-- Input data --
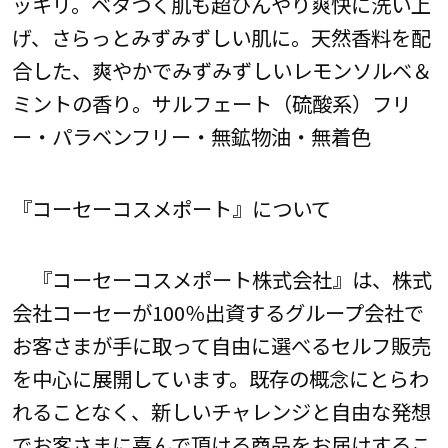
ッキリ。ベタつく肌も超ひんやり爽快に洗い上
げ、さらっとみずみずしい肌に。天然香料を配
合した、爽やかでみずみずしいレモンソルベ＆
ミントの香り。サルフェート（硫酸系）フリ
ー・パラベンフリー・無鉱物油・無着色
『コーセーコスメポート』について
『コーセーコスメポート株式会社』は、株式
会社コーセーが100％出資するグループ会社で
お客さまが手に取って自由に選べるセルフ販売
を中心に展開しています。既存の概念にとらわ
れることなく、新しいチャレンジと自由な発想
でお客さまに喜んで頂ける商品をお届けするこ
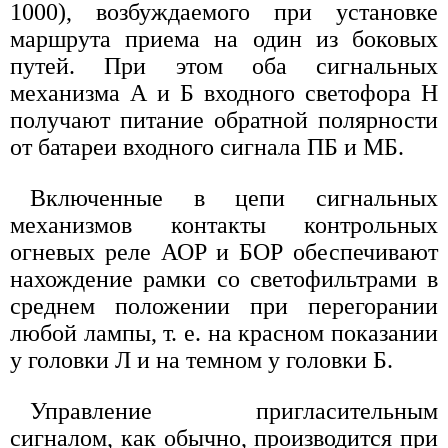
1000), возбуждаемого при установке
маршрута приема на один из боковых
путей. При этом оба сигнальных
механизма А и Б входного светофора Н
получают питание обратной полярности
от батареи входного сигнала ПБ и МБ.
Включенные в цепи сигнальных
механизмов контакты контрольных
огневых реле АОР и БОР обеспечивают
нахождение рамки со светофильтрами в
среднем положении при перегорании
любой лампы, т. е. на красном показании
у головки Л и на темном у головки Б.
Управление пригласительным
сигналом, как обычно, производится при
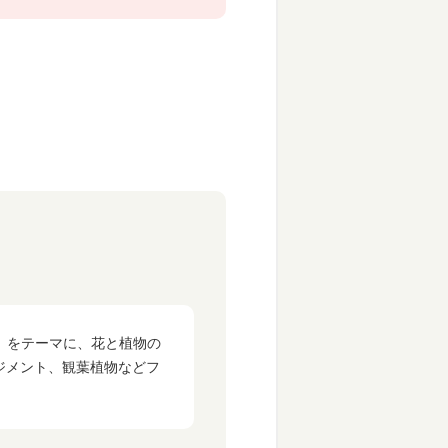
を」をテーマに、花と植物の
ジメント、観葉植物などフ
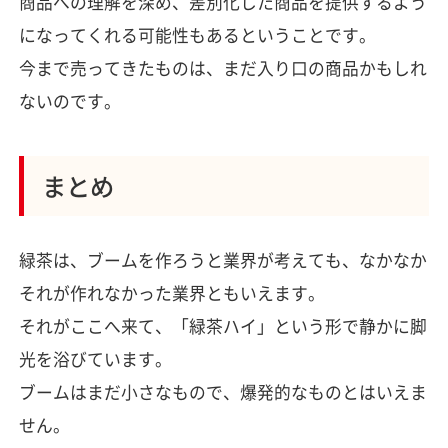
商品への理解を深め、差別化した商品を提供するよう
になってくれる可能性もあるということです。
今まで売ってきたものは、まだ入り口の商品かもしれ
ないのです。
まとめ
緑茶は、ブームを作ろうと業界が考えても、なかなか
それが作れなかった業界ともいえます。
それがここへ来て、「緑茶ハイ」という形で静かに脚
光を浴びています。
ブームはまだ小さなもので、爆発的なものとはいえま
せん。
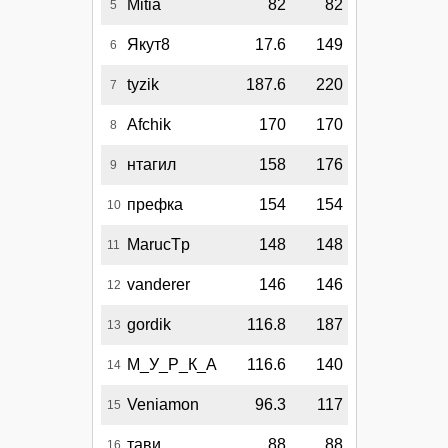
Mitia
82
82
5
Якут8
17.6
149
6
tyzik
187.6
220
7
Afchik
170
170
8
нтагил
158
176
9
префка
154
154
10
MarucTp
148
148
11
vanderer
146
146
12
gordik
116.8
187
13
М_У_Р_К_А
116.6
140
14
Veniamon
96.3
117
15
тави
88
88
16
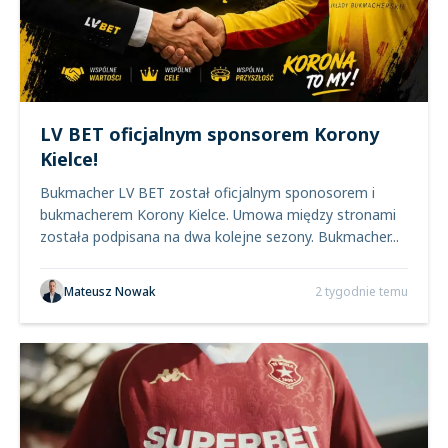
LV BET oficjalnym sponsorem Korony
Kielce!
Bukmacher LV BET został oficjalnym sponosorem i
bukmacherem Korony Kielce. Umowa między stronami
została podpisana na dwa kolejne sezony. Bukmacher...
Mateusz Nowak
2 tygodnie temu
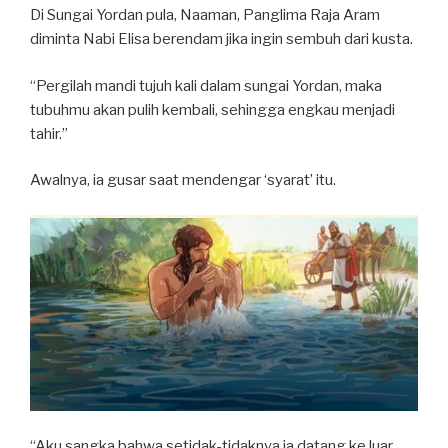
Di Sungai Yordan pula, Naaman, Panglima Raja Aram
diminta Nabi Elisa berendam jika ingin sembuh dari kusta.
“Pergilah mandi tujuh kali dalam sungai Yordan, maka
tubuhmu akan pulih kembali, sehingga engkau menjadi
tahir.”
Awalnya, ia gusar saat mendengar ‘syarat’ itu.
“Aku sangka bahwa setidak-tidaknya ia datang ke luar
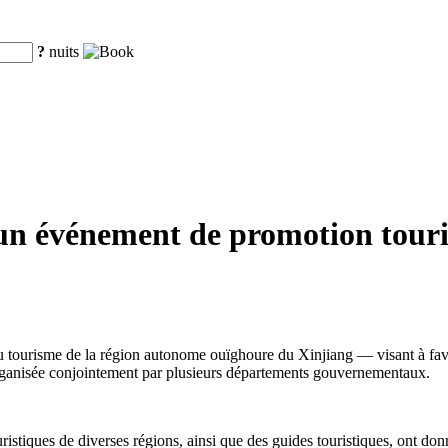
?
nuits
un événement de promotion touris
isme de la région autonome ouïghoure du Xinjiang — visant à favoriser 
 organisée conjointement par plusieurs départements gouvernementaux.
istiques de diverses régions, ainsi que des guides touristiques, ont donn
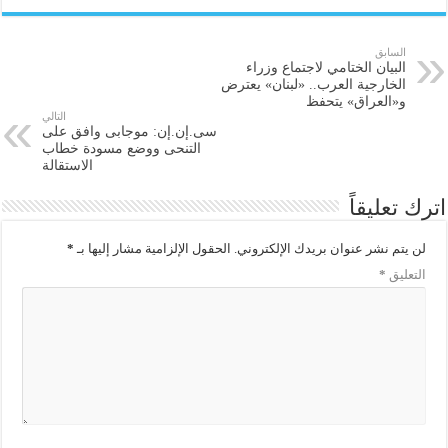
السابق
البيان الختامي لاجتماع وزراء
الخارجية العرب.. «لبنان» يعترض
و«العراق» يتحفظ
التالي
سى.إن.إن: موجابى وافق على
التنحى ووضع مسودة خطاب
الاستقالة
اترك تعليقاً
لن يتم نشر عنوان بريدك الإلكتروني.
الحقول الإلزامية مشار إليها بـ
*
التعليق
*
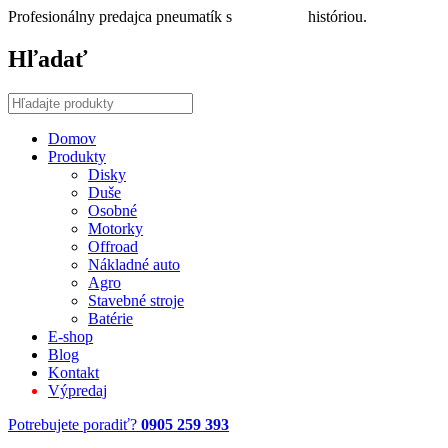
Profesionálny predajca pneumatík s
30 ročnou
históriou.
Hľadať
Domov
Produkty
Disky
Duše
Osobné
Motorky
Offroad
Nákladné auto
Agro
Stavebné stroje
Batérie
E-shop
Blog
Kontakt
Výpredaj
Potrebujete poradiť?
0905 259 393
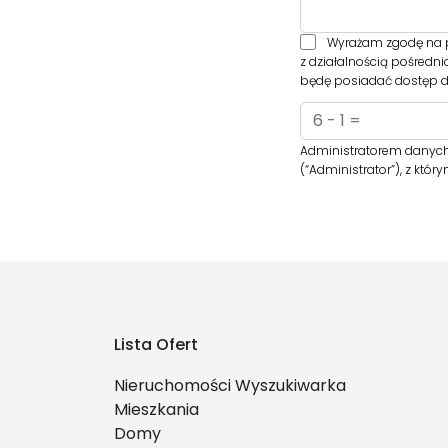
Wyrażam zgodę na p
z działalnością pośredn
będę posiadać dostęp do
Administratorem danych
(“Administrator”), z kt
Lista Ofert
Nieruchomości Wyszukiwarka
Mieszkania
Domy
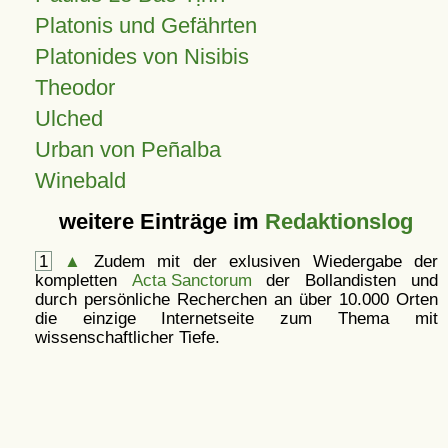
Platonis und Gefährten
Platonides von Nisibis
Theodor
Ulched
Urban von Peñalba
Winebald
weitere Einträge im
Redaktionslog
1
▲
Zudem mit der exlusiven Wiedergabe der
kompletten
Acta Sanctorum
der Bollandisten und
durch persönliche Recherchen an über 10.000 Orten
die einzige Internetseite zum Thema mit
wissenschaftlicher Tiefe.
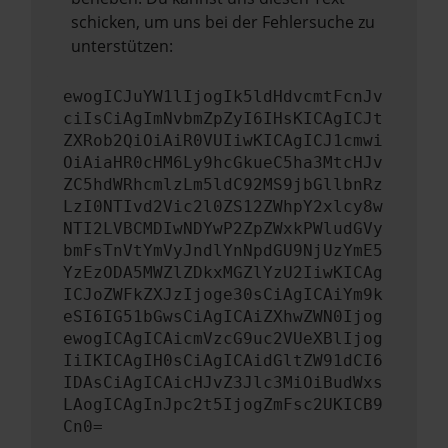
schicken, um uns bei der Fehlersuche zu
unterstützen:
ewogICJuYW1lIjogIk5ldHdvcmtFcnJv
ciIsCiAgImNvbmZpZyI6IHsKICAgICJt
ZXRob2QiOiAiR0VUIiwKICAgICJ1cmwi
OiAiaHR0cHM6Ly9hcGkueC5ha3MtcHJv
ZC5hdWRhcmlzLm5ldC92MS9jbGllbnRz
LzI0NTIvd2Vic2l0ZS12ZWhpY2xlcy8w
NTI2LVBCMDIwNDYwP2ZpZWxkPWludGVy
bmFsTnVtYmVyJndlYnNpdGU9NjUzYmE5
YzEzODA5MWZlZDkxMGZlYzU2IiwKICAg
ICJoZWFkZXJzIjoge30sCiAgICAiYm9k
eSI6IG51bGwsCiAgICAiZXhwZWN0Ijog
ewogICAgICAicmVzcG9uc2VUeXBlIjog
IiIKICAgIH0sCiAgICAidGltZW91dCI6
IDAsCiAgICAicHJvZ3Jlc3MiOiBudWxs
LAogICAgInJpc2t5IjogZmFsc2UKICB9
Cn0=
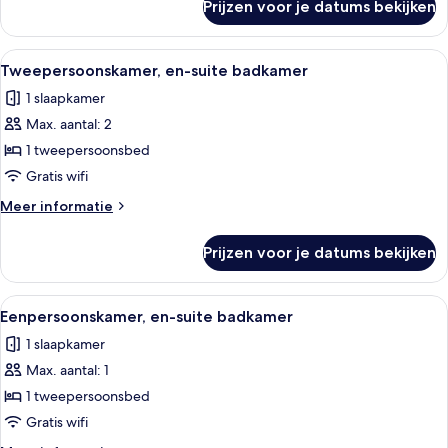
badkamer
Prijzen voor je datums bekijken
Twin
laden
kamer,
en-
Alle
Tweepersoonskamer, en-suite badkamer | 
2
suite
Tweepersoonskamer, en-suite badkamer
foto's
badkamer
1 slaapkamer
voor
Max. aantal: 2
Tweepersoonskamer,
en-
1 tweepersoonsbed
suite
Gratis wifi
badkamer
Meer
Meer informatie
laden
details
over
Prijzen voor je datums bekijken
Tweepersoonskamer,
en-
suite
Alle
Eenpersoonskamer, en-suite badkamer | E
3
badkamer
Eenpersoonskamer, en-suite badkamer
foto's
1 slaapkamer
voor
Max. aantal: 1
Eenpersoonskamer,
en-
1 tweepersoonsbed
suite
Gratis wifi
badkamer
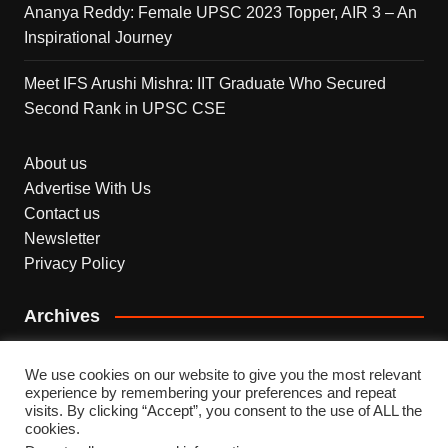
Ananya Reddy: Female UPSC 2023 Topper, AIR 3 – An
Inspirational Journey
Meet IFS Arushi Mishra: IIT Graduate Who Secured
Second Rank in UPSC CSE
About us
Advertise With Us
Contact us
Newsletter
Privacy Policy
Archives
Archives
We use cookies on our website to give you the most relevant
experience by remembering your preferences and repeat
visits. By clicking “Accept”, you consent to the use of ALL the
cookies.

-- Assignment --
Every line above that holds the word "Korony" needs to be copied.

-- Reply to the task --
LV BET oficjalnym sponsorem Korony
bukmacherem Korony Kielce. Umowa między stronami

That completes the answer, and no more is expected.